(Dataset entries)
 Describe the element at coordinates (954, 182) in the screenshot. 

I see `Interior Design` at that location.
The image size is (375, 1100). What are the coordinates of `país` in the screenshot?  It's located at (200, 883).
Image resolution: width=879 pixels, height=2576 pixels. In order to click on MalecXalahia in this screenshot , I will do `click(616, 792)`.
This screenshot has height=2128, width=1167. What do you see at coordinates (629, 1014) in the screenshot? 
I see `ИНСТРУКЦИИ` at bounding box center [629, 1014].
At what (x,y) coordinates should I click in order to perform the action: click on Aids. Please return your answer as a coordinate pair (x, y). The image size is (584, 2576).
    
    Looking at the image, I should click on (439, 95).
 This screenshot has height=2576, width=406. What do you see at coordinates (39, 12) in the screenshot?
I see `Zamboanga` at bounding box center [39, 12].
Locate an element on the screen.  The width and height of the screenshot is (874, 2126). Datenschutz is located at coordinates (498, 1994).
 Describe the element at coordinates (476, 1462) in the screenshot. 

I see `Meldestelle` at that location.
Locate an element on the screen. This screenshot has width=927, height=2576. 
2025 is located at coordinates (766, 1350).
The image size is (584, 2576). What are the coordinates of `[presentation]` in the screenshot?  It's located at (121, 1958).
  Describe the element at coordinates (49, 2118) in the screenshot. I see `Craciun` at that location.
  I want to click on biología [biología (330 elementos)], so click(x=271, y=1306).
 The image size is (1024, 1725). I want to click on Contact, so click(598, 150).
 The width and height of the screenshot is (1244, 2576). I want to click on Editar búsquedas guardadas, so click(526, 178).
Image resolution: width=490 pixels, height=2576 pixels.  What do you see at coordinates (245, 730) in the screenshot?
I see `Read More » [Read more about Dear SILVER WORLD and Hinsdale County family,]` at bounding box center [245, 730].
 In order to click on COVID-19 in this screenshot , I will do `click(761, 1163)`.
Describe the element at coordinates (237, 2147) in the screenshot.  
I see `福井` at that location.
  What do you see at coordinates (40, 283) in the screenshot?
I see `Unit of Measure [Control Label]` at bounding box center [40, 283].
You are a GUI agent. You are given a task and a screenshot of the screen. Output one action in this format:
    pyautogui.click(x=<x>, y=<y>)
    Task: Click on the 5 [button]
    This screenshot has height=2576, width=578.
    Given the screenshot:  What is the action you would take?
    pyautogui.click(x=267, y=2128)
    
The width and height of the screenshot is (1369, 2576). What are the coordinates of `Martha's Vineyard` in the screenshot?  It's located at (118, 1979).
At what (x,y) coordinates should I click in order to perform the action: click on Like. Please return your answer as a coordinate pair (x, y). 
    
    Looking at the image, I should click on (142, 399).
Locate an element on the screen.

◆ Problem statement
Only the span from the line with "click on Like." through the final line of the records goes in the output, each line unchanged.

◆ Task response
At what (x,y) coordinates should I click in order to perform the action: click on Like. Please return your answer as a coordinate pair (x, y). 
    
    Looking at the image, I should click on (142, 399).
Locate an element on the screen.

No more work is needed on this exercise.